By 1993 PlaceMakers had 29 out of their 53 stores operating under the joint venture system.

=== 2011 Christchurch earthquake ===
Following the 6.3-magnitude earthquake that hit the Canterbury region on 22 February 2011, PlaceMakers donated twenty cabins to help with the recovery efforts.

The 'Rapid Response Community Shelter' cabins were presented to Mayor Bob Parker by PlaceMakers on 4 March 2011. The cost of the cabins was met by PlaceMakers and a number of suppliers. Most of the cabins were constructed at PlaceMakers' Christchurch Frame & Truss plant keeping local staff employed.

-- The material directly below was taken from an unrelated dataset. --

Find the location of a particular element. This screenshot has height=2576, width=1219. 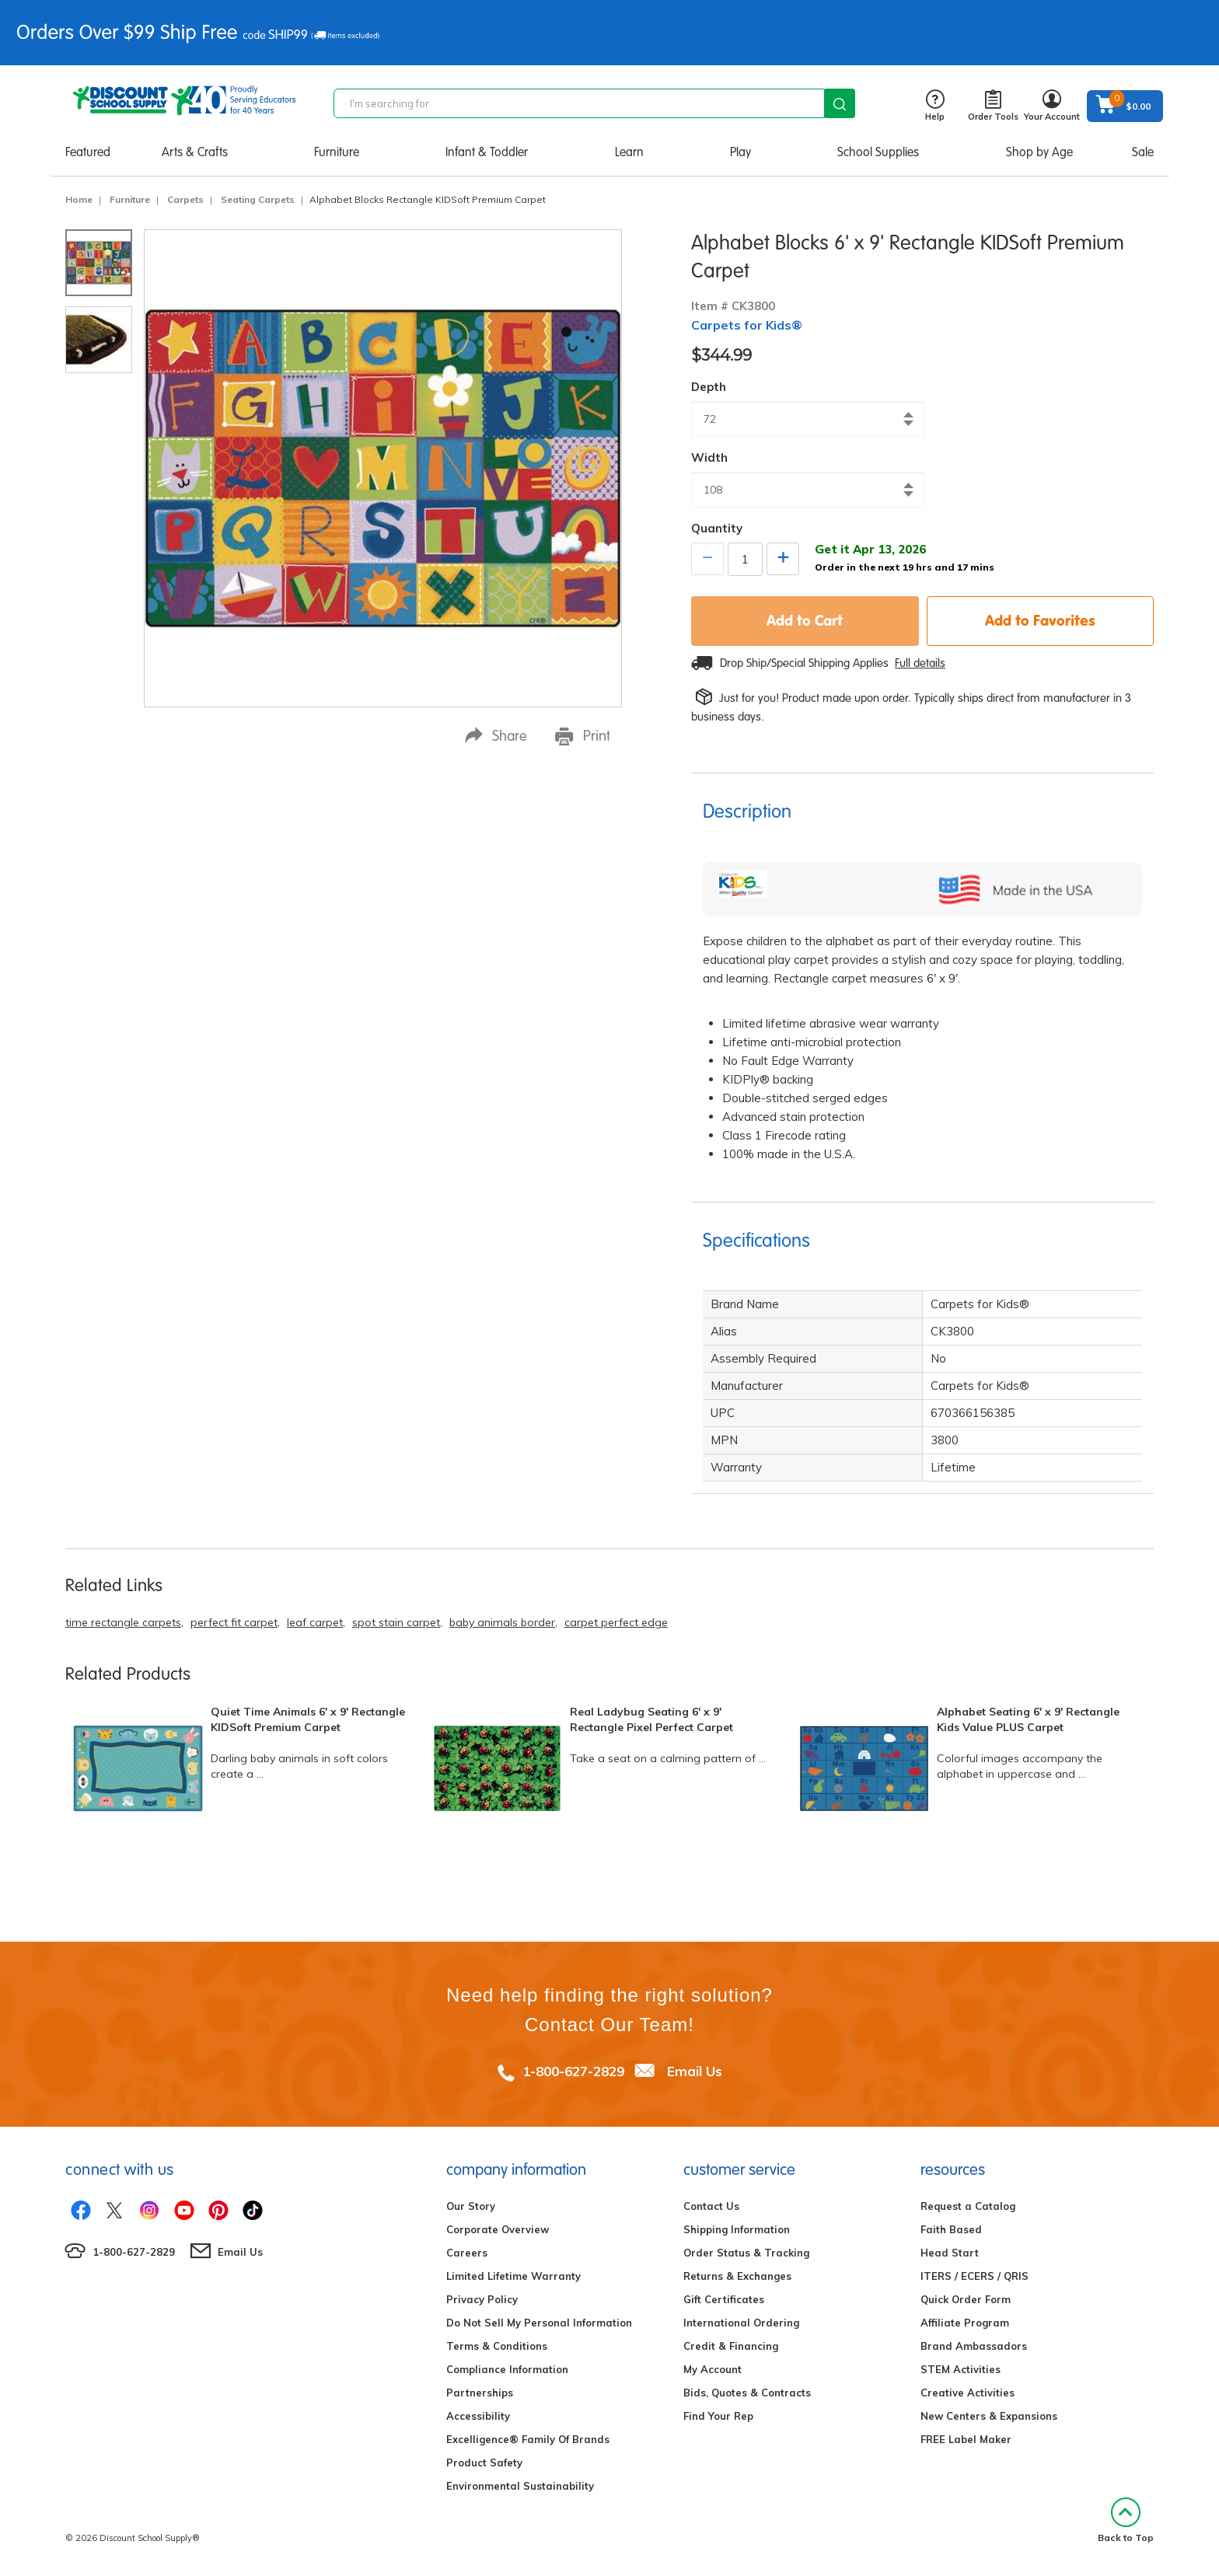 Partnerships is located at coordinates (479, 2392).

Three PlaceMakers stores were affected directly by the earthquake. Liquefaction affected the Antigua Street and Cranford Street branches.

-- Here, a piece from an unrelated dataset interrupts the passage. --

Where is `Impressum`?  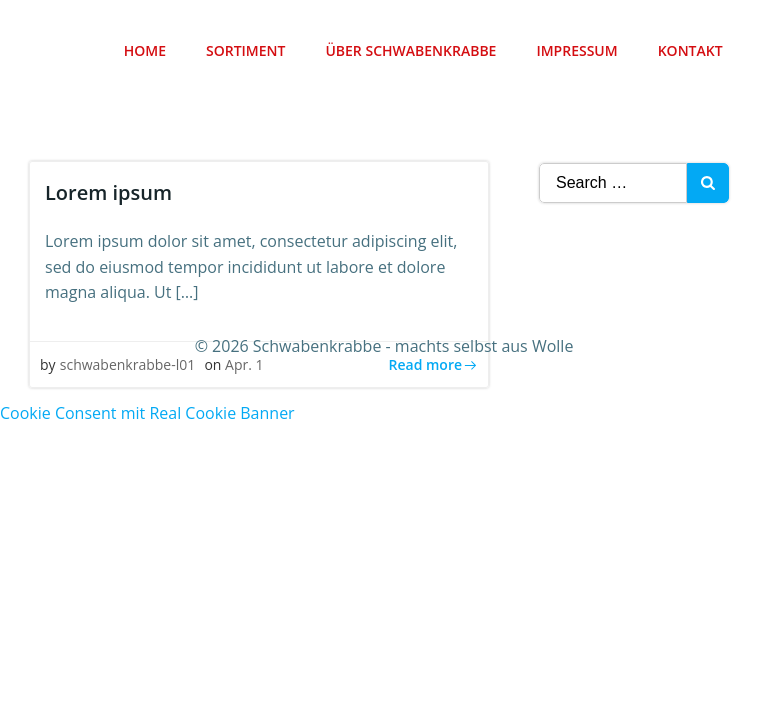 Impressum is located at coordinates (578, 50).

== Sponsorship and campaigns ==

=== Rugby ===

In 2012 PlaceMakers became community sponsors for all 5 of the New Zealand Super Rugby teams, as well as sponsoring the Sky TV Super Rugby coverage. They also sponsor Hayden Paddon, rally driver.

=== The PlaceMakers Blue Streak ===

The PlaceMakers Blue Streak was launched on 1 September 2012 to support the fundraising efforts of the Prostate Cancer Foundation's Blue September campaign.
The partnership between PlaceMakers and the Prostate Cancer Foundation's Blue September is now in its sixth year. While the Blue Streak is entertaining, his role is also to discreetly raise awareness of a sensitive issue. Prostate cancer is the most common cancer among males and accounts for approximately 15% of all male cancer-related deaths, while one in 10 NZ men will get prostate cancer in their lifetime. The Blue Streak is intended to grab the attention of males and their families, and inform them of the underlying health message, which is for males to have regular checks for prostate cancer. PlaceMakers have raised over $1,000,000 for the Prostate Cancer Foundation to date.

The PlaceMakers Blue Streak is noted for not speaking and "streaking" at opportune moments.

=== Motor racing ===
PlaceMakers was previously a title sponsor of the New Zealand round of the Australian V8 Supercars championship at Pukekohe Park Raceway from 2003 to 2007.